Lines in the data below that contain the word "Сокоохладитель" are to be copied.

(Transcribed page contents)
*** Block opens ***

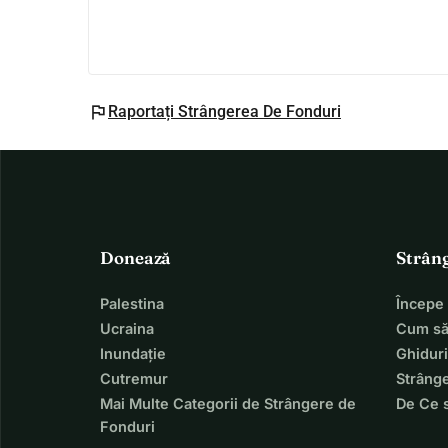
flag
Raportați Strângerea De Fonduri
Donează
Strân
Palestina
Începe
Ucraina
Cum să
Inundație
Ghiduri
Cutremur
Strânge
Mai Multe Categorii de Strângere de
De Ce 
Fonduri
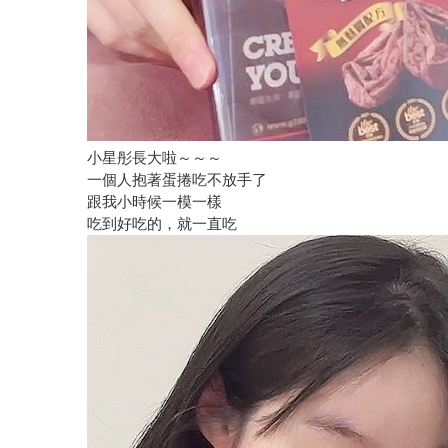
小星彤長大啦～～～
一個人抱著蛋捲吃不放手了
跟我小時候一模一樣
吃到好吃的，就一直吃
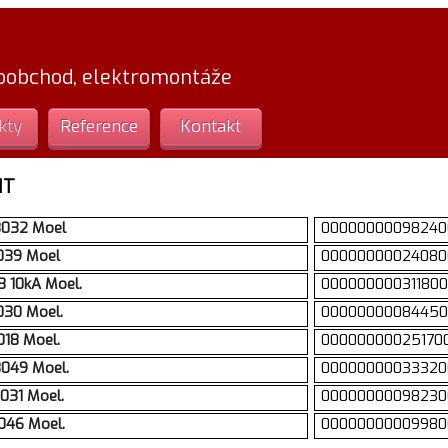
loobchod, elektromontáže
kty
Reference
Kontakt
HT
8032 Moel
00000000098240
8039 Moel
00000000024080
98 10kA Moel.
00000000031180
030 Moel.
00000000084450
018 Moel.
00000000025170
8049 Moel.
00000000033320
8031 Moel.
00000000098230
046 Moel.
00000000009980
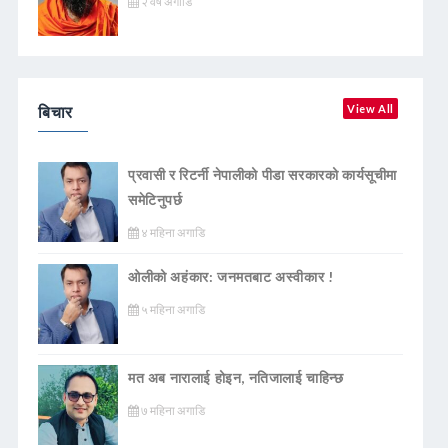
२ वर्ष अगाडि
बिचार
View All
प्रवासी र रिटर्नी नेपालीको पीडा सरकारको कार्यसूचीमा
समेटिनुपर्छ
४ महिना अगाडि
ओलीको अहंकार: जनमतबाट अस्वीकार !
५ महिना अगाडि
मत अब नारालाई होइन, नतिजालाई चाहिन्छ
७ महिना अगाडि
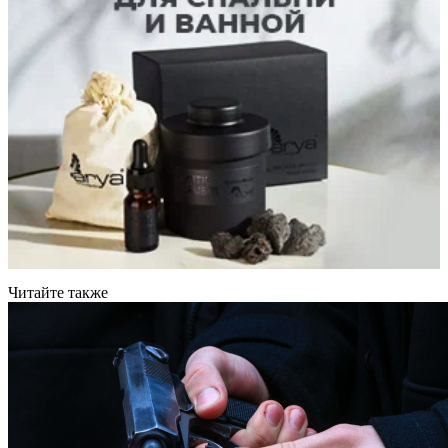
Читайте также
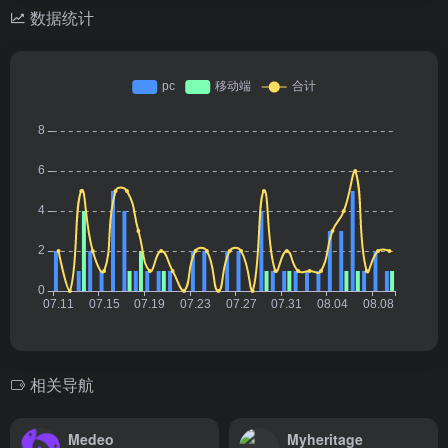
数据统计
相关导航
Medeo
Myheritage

*** Block closes ***
*** Block opens ***

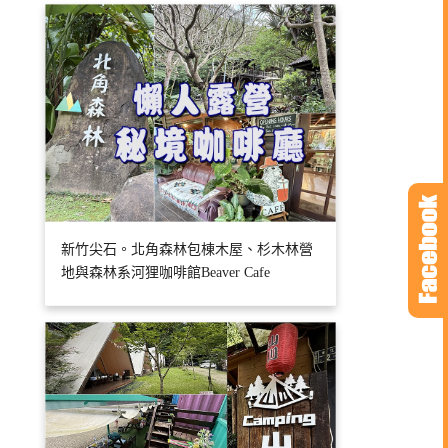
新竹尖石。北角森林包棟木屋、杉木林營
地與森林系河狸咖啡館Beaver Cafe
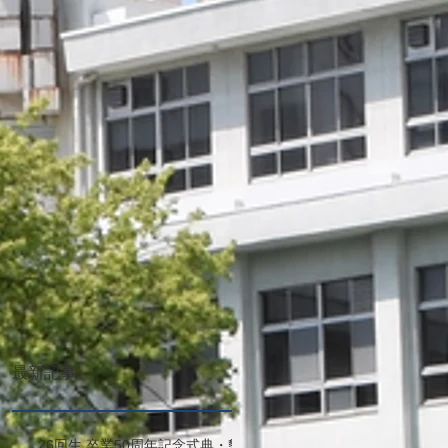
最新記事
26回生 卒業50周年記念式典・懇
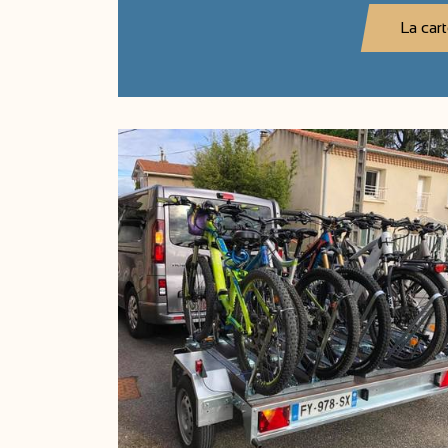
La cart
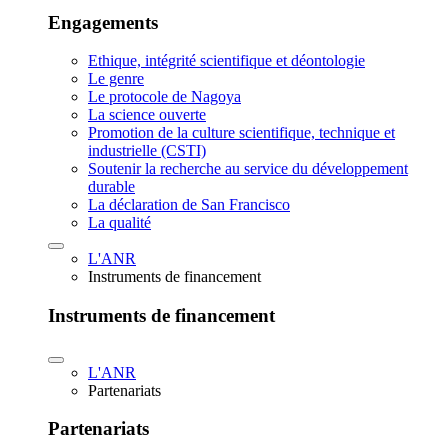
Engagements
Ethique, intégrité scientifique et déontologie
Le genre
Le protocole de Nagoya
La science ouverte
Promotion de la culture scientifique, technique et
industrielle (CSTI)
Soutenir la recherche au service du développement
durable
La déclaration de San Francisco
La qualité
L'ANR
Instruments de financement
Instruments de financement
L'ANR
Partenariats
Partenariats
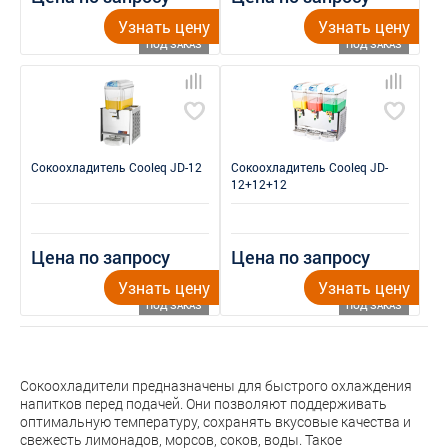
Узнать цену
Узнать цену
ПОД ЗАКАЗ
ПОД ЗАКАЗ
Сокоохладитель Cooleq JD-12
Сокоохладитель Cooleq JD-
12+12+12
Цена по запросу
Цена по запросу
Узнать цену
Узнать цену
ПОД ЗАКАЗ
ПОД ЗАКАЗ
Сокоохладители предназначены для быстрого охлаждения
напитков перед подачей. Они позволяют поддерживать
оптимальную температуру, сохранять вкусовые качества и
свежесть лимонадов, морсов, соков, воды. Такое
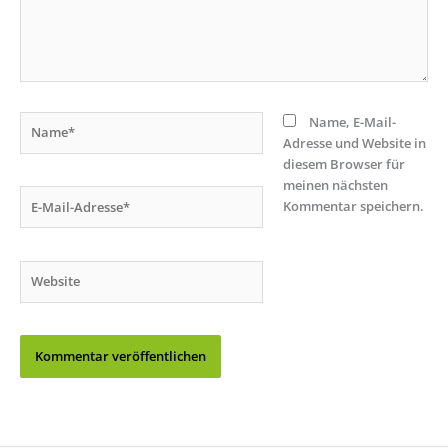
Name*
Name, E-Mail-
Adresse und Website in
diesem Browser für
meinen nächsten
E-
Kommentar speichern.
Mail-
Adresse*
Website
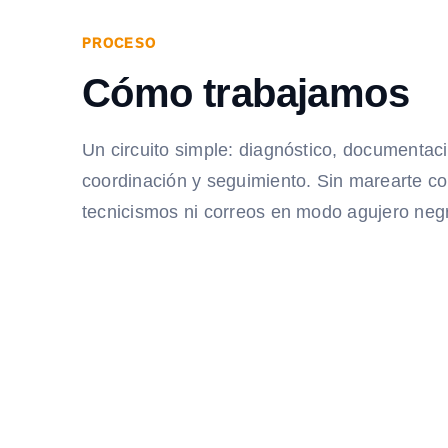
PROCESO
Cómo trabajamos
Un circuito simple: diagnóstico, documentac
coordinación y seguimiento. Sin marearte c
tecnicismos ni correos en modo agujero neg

*** Block closes ***

ANSWER
Сокоохладитель Cooleq JD-12
Сокоохладитель Cooleq JD-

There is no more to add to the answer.